Exercise data below:
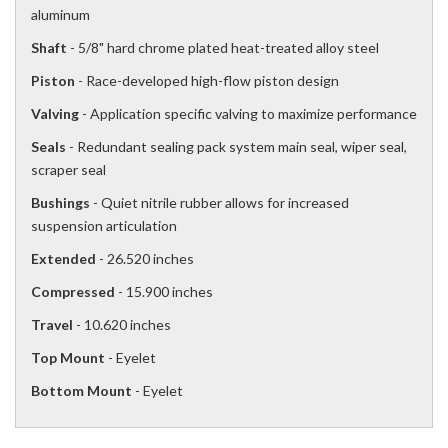
aluminum
Shaft
- 5/8" hard chrome plated heat-treated alloy steel
Piston
- Race-developed high-flow piston design
Valving
- Application specific valving to maximize performance
Seals
- Redundant sealing pack system main seal, wiper seal,
scraper seal
Bushings
- Quiet nitrile rubber allows for increased
suspension articulation
Extended
- 26.520 inches
Compressed
- 15.900 inches
Travel
- 10.620 inches
Top Mount
- Eyelet
Bottom Mount
- Eyelet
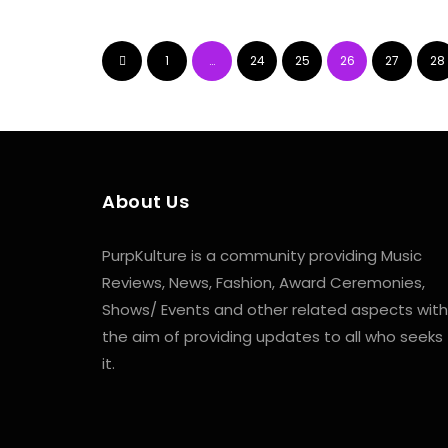
1
…
24
25
26
27
28
About Us
PurpKulture is a community providing Music
Reviews, News, Fashion, Award Ceremonies,
Shows/ Events and other related aspects with
the aim of providing updates to all who seeks
it.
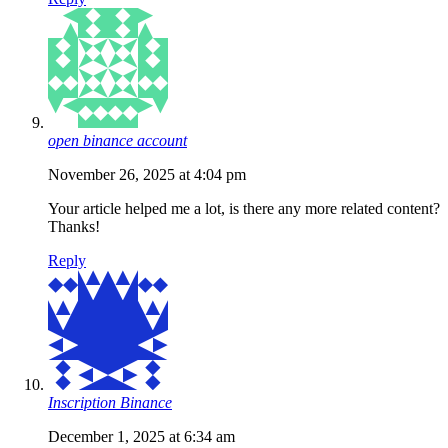
open binance account
November 26, 2025 at 4:04 pm
Your article helped me a lot, is there any more related content?
Thanks!
Reply
Inscription Binance
December 1, 2025 at 6:34 am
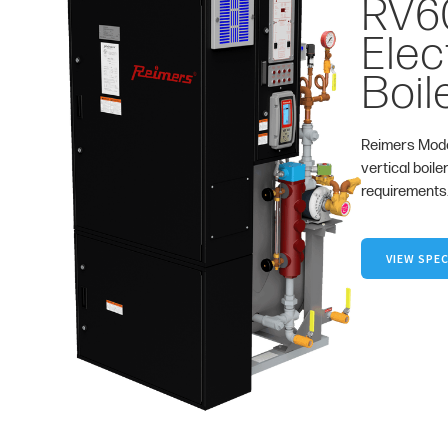
RV6
Elec
Boil
Reimers Mode
vertical boile
requirements
VIEW SPEC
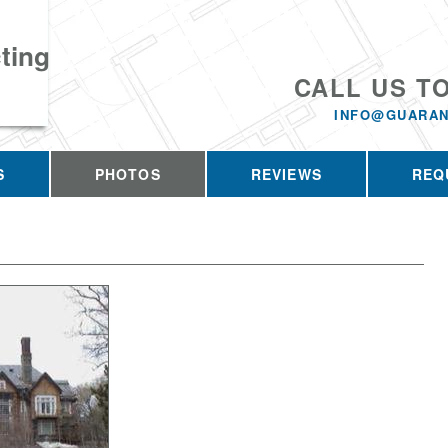
ting
CALL US T
INFO@GUARAN
S
PHOTOS
REVIEWS
REQ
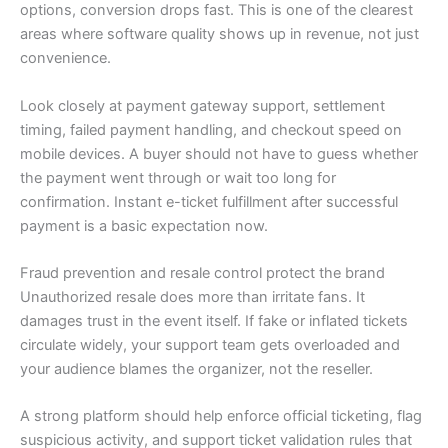
options, conversion drops fast. This is one of the clearest
areas where software quality shows up in revenue, not just
convenience.
Look closely at payment gateway support, settlement
timing, failed payment handling, and checkout speed on
mobile devices. A buyer should not have to guess whether
the payment went through or wait too long for
confirmation. Instant e-ticket fulfillment after successful
payment is a basic expectation now.
Fraud prevention and resale control protect the brand
Unauthorized resale does more than irritate fans. It
damages trust in the event itself. If fake or inflated tickets
circulate widely, your support team gets overloaded and
your audience blames the organizer, not the reseller.
A strong platform should help enforce official ticketing, flag
suspicious activity, and support ticket validation rules that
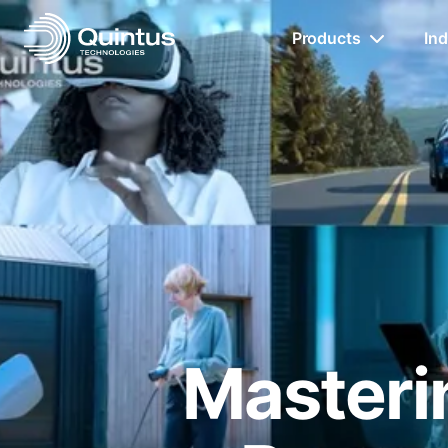
Products
Ind
Masterin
End of Exercise data.
About this task:
Although pictures appear among the entries, please set down only the lines from the one with "November 26, 2025 at 4:04 pm" up to and including the one with "confirmation. Instant e-ticket", word for word.

Expected output:
November 26, 2025 at 4:04 pm
Your article helped me a lot, is there any more related content?
Thanks!
Reply
Inscription Binance
December 1, 2025 at 6:34 am
RV6
Elec
Boil
Reimers Mode
vertical boile
requirements
VIEW SPEC
ting
CALL US T
INFO@GUARAN
S
PHOTOS
REVIEWS
REQ
options, conversion drops fast. This is one of the clearest
areas where software quality shows up in revenue, not just
convenience.
Look closely at payment gateway support, settlement
timing, failed payment handling, and checkout speed on
mobile devices. A buyer should not have to guess whether
the payment went through or wait too long for
confirmation. Instant e-ticket fulfillment after successful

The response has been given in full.